A little while ago, I was complaining about the proposed JSON extensions to JavaScript 2.0 (Keep JSON out of JavaScript). At that time, Garrett challenged me to come up with a better way of doing it. He was right, it’s pointless to complain about something without suggesting a solution. Since that time, I’ve been formulating a new way of dealing with JSON in JavaScript, and I’m proud to share that with you now.

I’ve patterned this after my favorite extension to JavaScript, ECMAScript for XML. Without writing up a complete specification (which I am in the process of doing), here’s the basics:

  • The addition of two new global types: JSON and JSONList. JSON represents a JSON object while JSONList represents a JSON array.
  • Both types have a toJSONString() method that correctly encodes an object into a JSON string. The default toString() method is available but returns a string representation of the object (not a JSON string). This follows the convention set forth in E4X.
  • The [[Put]] method is overridden in both types such that it will only accept values of type JSON, JSONList, Date, boolean, string, number, or null. Any other data types cause an error to be thrown.
  • The JSON constructor allows an object to be passed in that has initial properties to add; the JSONList constructor allows an array to be passed in with items to add.
  • The typeof operator should return “json” when used on a value of type JSON or JSONList.
  • JSON strings are parsed via JSON.parse(), throwing syntax errors if they are found.

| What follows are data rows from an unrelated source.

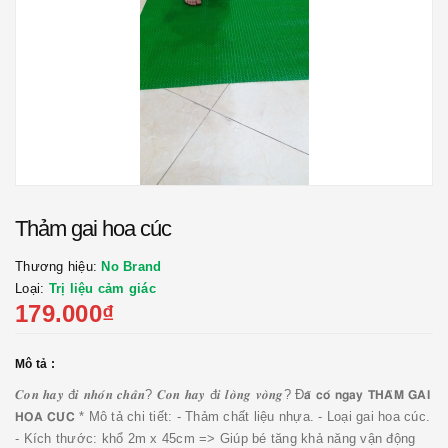
Thảm gai hoa cúc
Thương hiệu:
No Brand
Loại:
Trị liệu cảm giác
179.000₫
Mô tả :
𝑪𝒐𝒏 𝒉𝒂𝒚 đ𝒊 𝒏𝒉𝒐́𝒏 𝒄𝒉𝒂̂𝒏? 𝑪𝒐𝒏 𝒉𝒂𝒚 đ𝒊 𝒍𝒐̀𝒏𝒈 𝒗𝒐̀𝒏𝒈? Đ𝗮̃ 𝗰𝗼́ 𝗻𝗴𝗮𝘆 𝗧𝗛𝗔̉𝗠 𝗚𝗔𝗜
𝗛𝗢𝗔 𝗖𝗨́𝗖 * Mô tả chi tiết: - Thảm chất liệu nhựa. - Loại gai hoa cúc.
- Kích thước: khổ 2m x 45cm => Giúp bé tăng khả năng vận động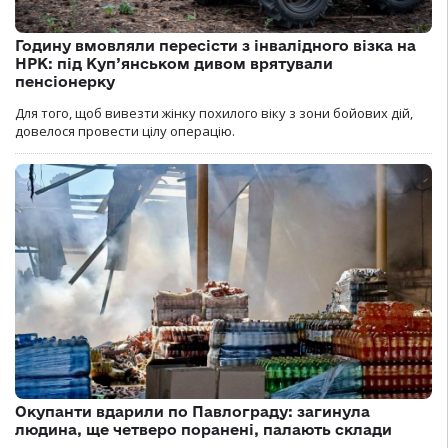
Годину вмовляли пересісти з інвалідного візка на
НРК: під Куп’янськом дивом врятували
пенсіонерку
Для того, щоб вивезти жінку похилого віку з зони бойових дій,
довелося провести цілу операцію.
Окупанти вдарили по Павлограду: загинула
людина, ще четверо поранені, палають склади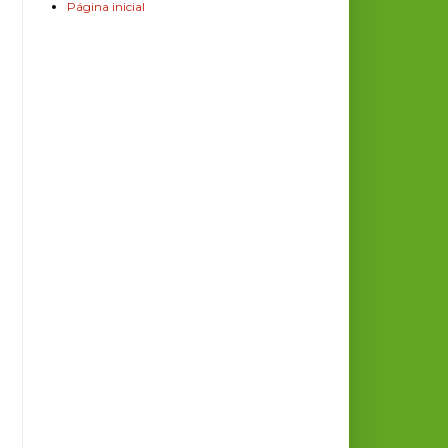
Página inicial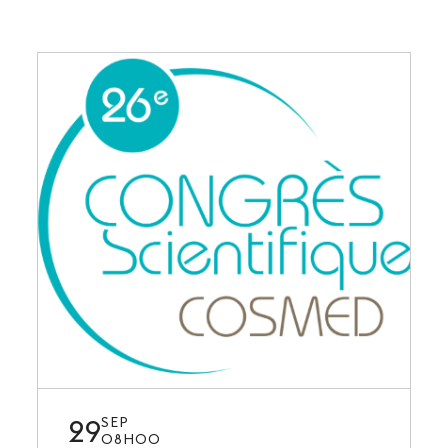
29
SEP
08H00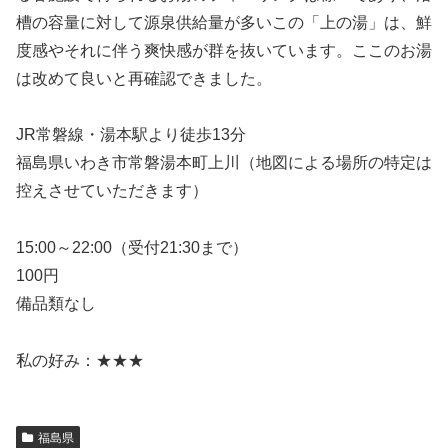
槽の容量に対して源泉供給量が多いこの「上の湯」は、鮮
度感やそれに伴う爽快感が群を抜いています。ここのお湯
は改めて良いと再確認できました。
JR常磐線・湯本駅より徒歩13分
福島県いわき市常磐湯本町上川（地図による場所の特定は
控えさせていただきます）
15:00～22:00（受付21:30まで）
100円
備品類なし
私の好み：★★★
福島県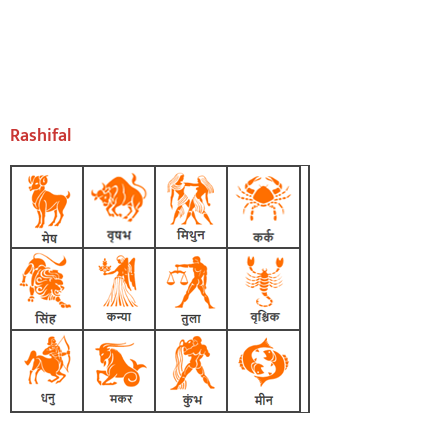
Rashifal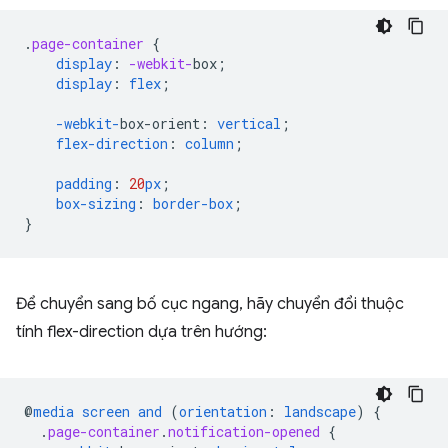
.
page-container
{
display
:
-webkit-
box
;
display
:
flex
;
-webkit-
box-orient
:
vertical
;
flex-direction
:
column
;
padding
:
20
px
;
box-sizing
:
border-box
;
}
Để chuyển sang bố cục ngang, hãy chuyển đổi thuộc
tính flex-direction dựa trên hướng:
@
media
screen
and
(
orientation
:
landscape
)
{
.
page-container
.
notification-opened
{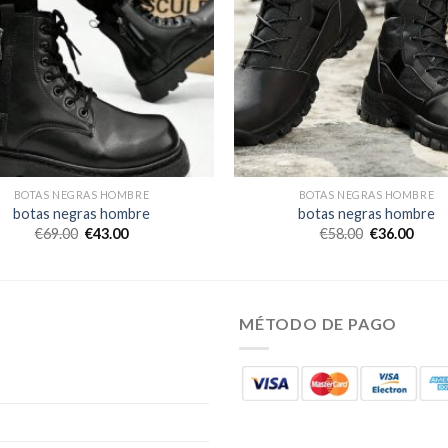
BOTAS NEGRAS HOMBRE
BOTAS NEGRAS HOMBRE
botas negras hombre
botas negras hombre
€
69.00
€
43.00
€
58.00
€
36.00
MÉTODO DE PAGO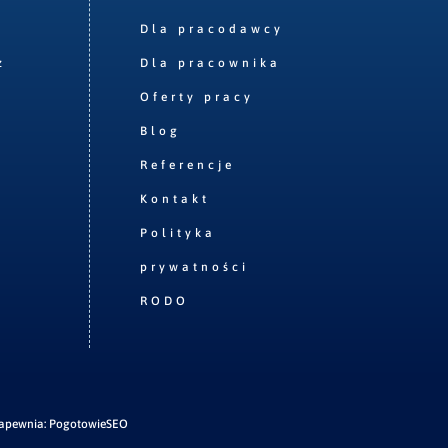
Dla pracodawcy
z
Dla pracownika
Oferty pracy
Blog
Referencje
Kontakt
Polityka
prywatności
RODO
zapewnia:
PogotowieSEO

This description, while interesting, is less riveting than having code to play with. So, I’ve implemented as much as I could in a library called JSONLib. I’m going to call this version 0.1 alpha – this is an experimental implementation that is not intended for use in production environments. If there’s enough interest, I’ll update it, make it more bullet-proof, and create a compressed version for distribution. Right now, though, it’s just a proof of concept.

Since you cannot override [[Put]] or [[Get]] from JavaScript, I’ve had to include put() and get() methods on both JSON and JSONList. It’s a little bit annoying, but ultimately works. Here’s a few example use cases:

var obj = JSON.parse("{"name":"Nicholas","age":29}");

var json = new JSON();
json.put("name", "Nicholas");
json.put("age", 29);
var name = json.get("name");
var str = json.toJSONString();

var list = new JSONList();
list.put(0, "blah");
list.push(25);
list.push(true);
var val = list.get(1);
var len = list.getLength();
var str = list.toJSONString();

var json = new JSON({name:"Nicholas"});
var name = json.get("name");

var list = new JSONList([1, 2, 3, 4]);
var val = list.get(2);
list.push(function(){}); //throws error

A word of warning: this takes a little getting used to. It is slightly more verbose than the current methods for using JSON in JavaScript, however, I believe this solution keeps JSON out of the core of JavaScript and maintains useful access to JSON parsing and serialization. The key to understanding this approach is that JSON and JSONList are purely data storage objects without any additional functionality. They have one job and they do it well. Make sure you only use put() or other methods to add values to the objects instead of just assigning new properties.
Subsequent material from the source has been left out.